Seine Mutter hatte damals natürlich schon längst ihr diplomatisches Netz ausgeworfen. Gut protestantisch und von Geblüt musste sie sein, die zukünftige Braut des schwedischen Königs. Die englische Prinzessin Elisabeth, Tochter König Jakobs, mittlerweile in der Kurpfalz verheiratet, war im Gespräch gewesen, mit einer jungen Dame aus dem Hause Württemberg hatte man auch geliebäugelt.

Überhaupt boten die deutschen Lande reiche Auswahl. So fiel der Blick auf Brandenburg. In diesem Kurfürstentum, das an die Hohenzollern belehnt war, waren Johann Sigismund und seiner Frau Anna gleich zwei Töchter im heiratsfähigen Alter herangewachsen. Die mannigfaltigen Vorteile einer solchen Verbindung lagen auf der Hand und waren von Reichskanzler Oxenstierna sachlich referiert worden. Selbst Jahre später konnte der König in seiner Erinnerung dessen dröhnende Stimme dozieren hören, dass es vier gute Gründe gäbe, und vermochte sich mit geschlossenen Augen vorzustellen, wie Oxenstierna dabei Daumen, Zeige- und Mittelfinger nacheinander in einer aufzählenden Geste ausgeklappt hatte:

Erstens bekannten sich die Prinzessinnen zur richtigen Religion. Zweitens gehörte Brandenburg zur Familie der Ostseeanrainer und hatte damit einen militärstrategischen Zugang zum Meer. Drittens war die Mitbelehnung der Hohenzollern in Preußen geographisch hochinteressant – mit einem Fuß in diesem Herzogtum würde Gustav Adolf seinem Vetter und Erzfeind, König Sigismund von Polen, die Stirn bieten können. Und viertens lockte im Herzen des deutschen Reiches das niederrheinische Herzogtum Kleve, das endlich den Hohenzollern zugeschlagen worden war.

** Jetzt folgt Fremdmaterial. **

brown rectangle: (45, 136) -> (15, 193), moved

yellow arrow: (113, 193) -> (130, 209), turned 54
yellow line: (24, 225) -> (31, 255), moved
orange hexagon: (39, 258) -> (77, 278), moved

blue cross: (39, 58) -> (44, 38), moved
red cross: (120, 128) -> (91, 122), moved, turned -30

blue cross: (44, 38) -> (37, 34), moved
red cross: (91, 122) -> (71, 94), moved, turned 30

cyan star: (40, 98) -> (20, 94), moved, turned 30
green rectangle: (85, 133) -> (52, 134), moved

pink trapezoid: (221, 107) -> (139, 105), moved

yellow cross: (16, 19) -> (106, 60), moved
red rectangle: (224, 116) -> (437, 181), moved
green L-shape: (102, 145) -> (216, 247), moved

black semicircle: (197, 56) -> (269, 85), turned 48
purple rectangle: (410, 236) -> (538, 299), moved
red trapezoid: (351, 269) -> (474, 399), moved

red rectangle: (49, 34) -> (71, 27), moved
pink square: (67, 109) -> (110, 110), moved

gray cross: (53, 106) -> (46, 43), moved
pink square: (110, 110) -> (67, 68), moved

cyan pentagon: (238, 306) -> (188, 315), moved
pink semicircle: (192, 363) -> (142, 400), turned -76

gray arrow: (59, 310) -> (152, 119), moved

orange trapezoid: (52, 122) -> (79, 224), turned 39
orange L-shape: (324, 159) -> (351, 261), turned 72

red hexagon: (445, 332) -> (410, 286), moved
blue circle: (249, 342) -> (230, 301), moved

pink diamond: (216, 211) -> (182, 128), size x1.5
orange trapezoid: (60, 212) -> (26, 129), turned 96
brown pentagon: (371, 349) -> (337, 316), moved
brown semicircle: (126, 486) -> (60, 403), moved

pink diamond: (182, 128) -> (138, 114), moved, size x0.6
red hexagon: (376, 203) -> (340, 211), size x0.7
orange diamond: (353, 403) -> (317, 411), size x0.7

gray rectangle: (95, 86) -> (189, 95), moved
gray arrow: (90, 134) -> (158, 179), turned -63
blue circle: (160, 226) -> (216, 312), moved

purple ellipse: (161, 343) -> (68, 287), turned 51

Aber gegen Ende des Jahres 1615 war noch alles in der Schwebe. Der König suhlte sich in seinem Leid, bewies sich im fernen Russland als Soldat und Liebhaber und befasste sich halbherzig mit dem Gedanken an eine standesgemäße Heirat.

So geschah es, dass sich die Wege illegitimen Kindersegens und dynastischer Eheanbahnung für das Haus Wasa erst im Jahr 1616 auf höchst staunenswerte Weise überschneiden sollten.

Dresden, 9. Dezember 1610

Es waren die beringten Finger ihres Schwagers Christian, des Kurfürsten von Sachsen, die ihren Oberarm wie eine Schraubzwinge quetschten. Die Siegelfläche seines massiven Rings hatte sich zum Handteller hin gedreht und drückte schmerzhaft durch Haut und Muskeln auf den Knochen. Jede andere Person hätte Anna allein durch ihren Blick zur Besinnung gebracht. Doch die Hand dieses angetrunkenen Mannes ließ sich nicht einfach so abschütteln. Nicht jetzt, nicht vor Zeugen. Hier, in diesem Zimmer, in diesem Schloss, war Kurfürstin Anna von Brandenburg nur Gast, Gast in Christians Haus, auf Christians Grund und Boden. Hier war sein Wille Gesetz.

Also ließ sie es widerstrebend zu, dass der Kurfürst sie in eine Ecke des Zimmers dirigierte, wo er sie so herumschwang, dass die anderen Anwesenden seine lächelnde Mimik zu sehen bekamen, ihr abweisender Gesichtsausdruck aber allen Blicken verborgen blieb.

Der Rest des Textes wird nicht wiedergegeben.